Mientras tanto, la Administración ha expandido sus iniciativas para enfrentar los retos de la inmigración en la Frontera del Sur y recientemente anuncio nuevas iniciativas para ayudar a los refugiados de Centroamérica, que incluyen una revisión previa de los solicitantes en el extranjero y la expansión del programa actual de Menores de Centroamérica (CAM, por sus siglas en ingles), con la ayuda de Costa Rica. Costa Rica ha acordado participar en el acuerdo de Protección de Traslado (PTA, por sus siglas en inglés) con el Alto Comisionado de las Naciones Unidas para los Refugiados (ACNUR, en inglés UNHCR) y la Organización Internacional para las Migraciones (IOM, por sus siglas en inglés) para ayudar a enfrentar esta crisis. Coordinando con la UNHCR y la IOM, el gobierno de Estados Unidos hará revisiones previas a solicitantes vulnerables de la región que buscan protección. Después de la revisión previa, este acuerdo permitiría a la UNHCR y a la IOM a trasladar a Costa Rica a los solicitantes que necesitan más protección, donde serían procesados como refugiados antes de establecerlos en los Estados Unidos u otro tercer país. Además, para aquellos casos que no requieren un traslado inmediato a Costa Rica, los Estados Unidos está estableciendo un programa de remisión dentro del país, para permitir que los residentes vulnerables en esta región sean considerados para protección de refugiados en los Estados Unidos luego de haber sido revisados y entrevistados por los oficiales de DHS en sus países de origen. La expansión del actual programa CAM intenta proporcionar a los niños de El Salvador, Guatemala, y Honduras una alternativa, segura y ordenada, al trayecto inseguro e irregular que algunos niños están tomando actualmente para llegar a los Estados Unidos.

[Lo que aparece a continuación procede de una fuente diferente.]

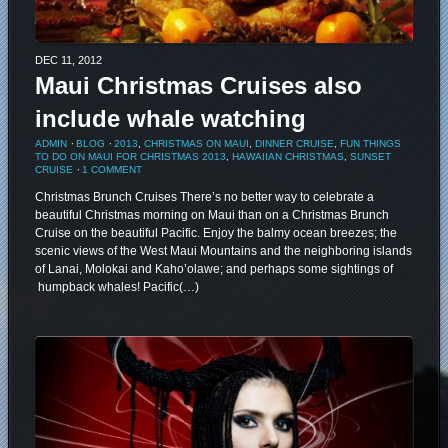
DEC 11, 2012
Maui Christmas Cruises also
include whale watching
ADMIN
⋅
BLOG
⋅
2013
,
CHRISTMAS ON MAUI
,
DINNER CRUISE
,
FUN THINGS
TO DO ON MAUI FOR CHRISTMAS 2013
,
HAWAIIAN CHRISTMAS
,
SUNSET
CRUISE
⋅
1 COMMENT
Christmas Brunch Cruises There’s no better way to celebrate a
beautiful Christmas morning on Maui than on a Christmas Brunch
Cruise on the beautiful Pacific. Enjoy the balmy ocean breezes; the
scenic views of the West Maui Mountains and the neighboring islands
of Lanai, Molokai and Kaho’olawe; and perhaps some sightings of
humpback whales! Pacific(…)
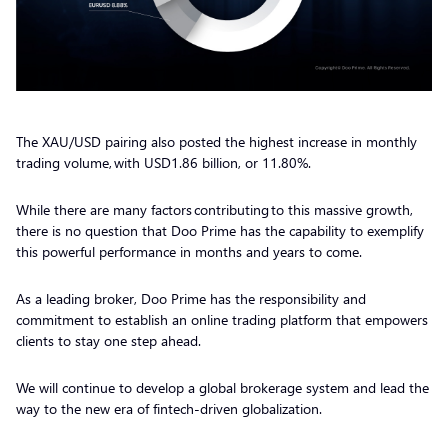
The XAU/USD pairing also posted the highest increase in monthly
trading volume, with USD1.86 billion, or 11.80%.
While there are many factors contributing to this massive growth,
there is no question that Doo Prime has the capability to exemplify
this powerful performance in months and years to come.
As a leading broker, Doo Prime has the responsibility and
commitment to establish an online trading platform that empowers
clients to stay one step ahead.
We will continue to develop a global brokerage system and lead the
way to the new era of fintech-driven globalization.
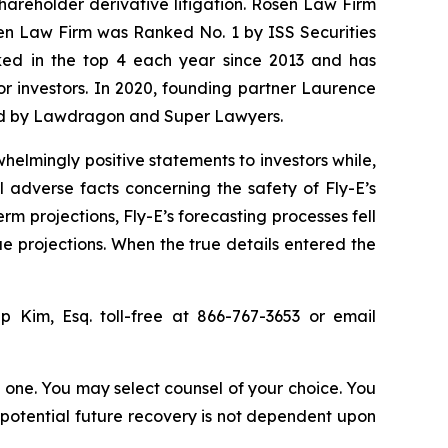
shareholder derivative litigation. Rosen Law Firm
sen Law Firm was Ranked No. 1 by ISS Securities
anked in the top 4 each year since 2013 and has
for investors. In 2020, founding partner Laurence
ized by Lawdragon and Super Lawyers.
elmingly positive statements to investors while,
 adverse facts concerning the safety of Fly-E’s
erm projections, Fly-E’s forecasting processes fell
ue projections. When the true details entered the
lip Kim, Esq. toll-free at 866-767-3653 or email
in one. You may select counsel of your choice. You
y potential future recovery is not dependent upon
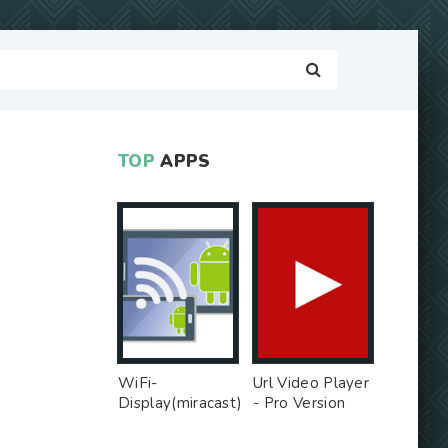
TOP
APPS
WiFi-
Url Video Player
Display(miracast)
- Pro Version
sink - Free Ad
MOD
MOD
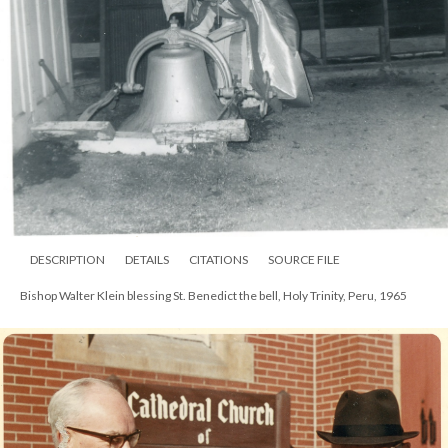
DESCRIPTION
DETAILS
CITATIONS
SOURCE FILE
Bishop Walter Klein at dedication of the Church of the Incarnation,
Chesterton, 1967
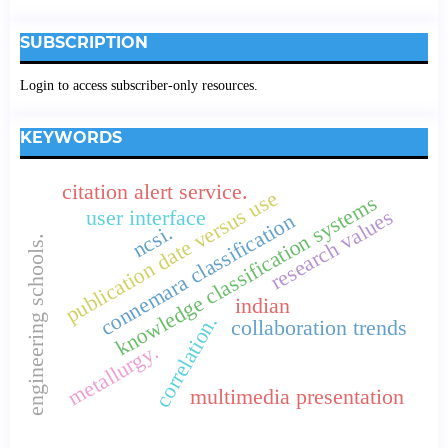
SUBSCRIPTION
Login to access subscriber-only resources.
KEYWORDS
citation alert service.
publication date versus use
knowledge classification systems
research values
user interface
connemara classification
ncsi.
engineering schools.
indian
correlation.
collaboration trends
metallurgy.
multimedia presentation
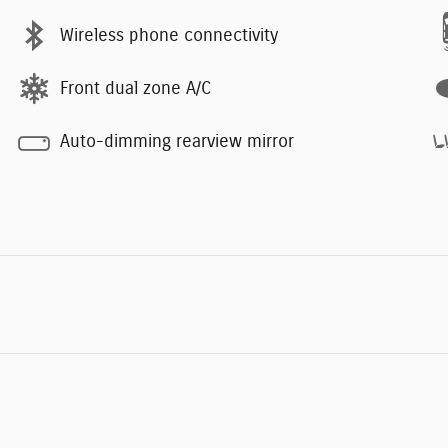
Wireless phone connectivity
Front dual zone A/C
Auto-dimming rearview mirror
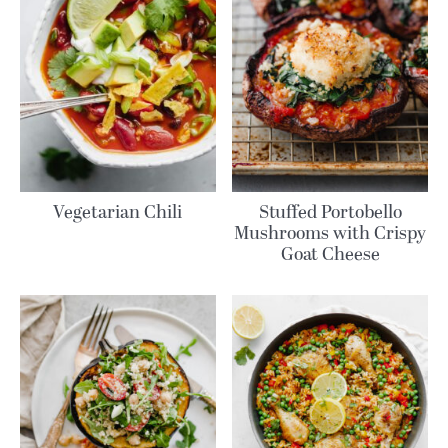
Vegetarian Chili
Stuffed Portobello
Mushrooms with Crispy
Goat Cheese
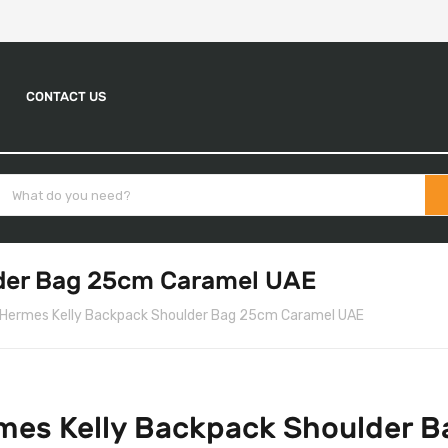
CONTACT US
der Bag 25cm Caramel UAE
Hermes Kelly Backpack Shoulder Bag 25cm Caramel UAE
mes Kelly Backpack Shoulder 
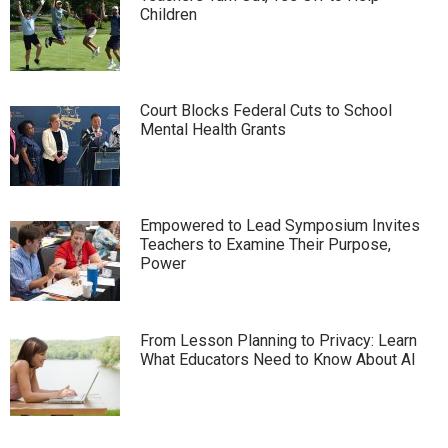
Children
Court Blocks Federal Cuts to School
Mental Health Grants
Empowered to Lead Symposium Invites
Teachers to Examine Their Purpose,
Power
From Lesson Planning to Privacy: Learn
What Educators Need to Know About AI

Se han recibido alrededor de 10,000 solicitudes, lo cual permite a un padre que reside legalmente dentro de los Estados Unidos a solicitar el estatus de refugiado para sus hijos que están en uno de estos tres países. Cuando estén acompañados de un niño habilitado, las siguientes categorías adicionales de solicitantes pueden también se consideradas bajo el programa: (1) hijos e hijas de un padre que reside legalmente en los Estados Unidos quienes son mayores de 21 años; (2) el padre biológico, dentro del país, de los niños habilitados; y (3) cuidadores de niños habilitados que también son familiares de padres que residen legalmente en los Estados Unidos.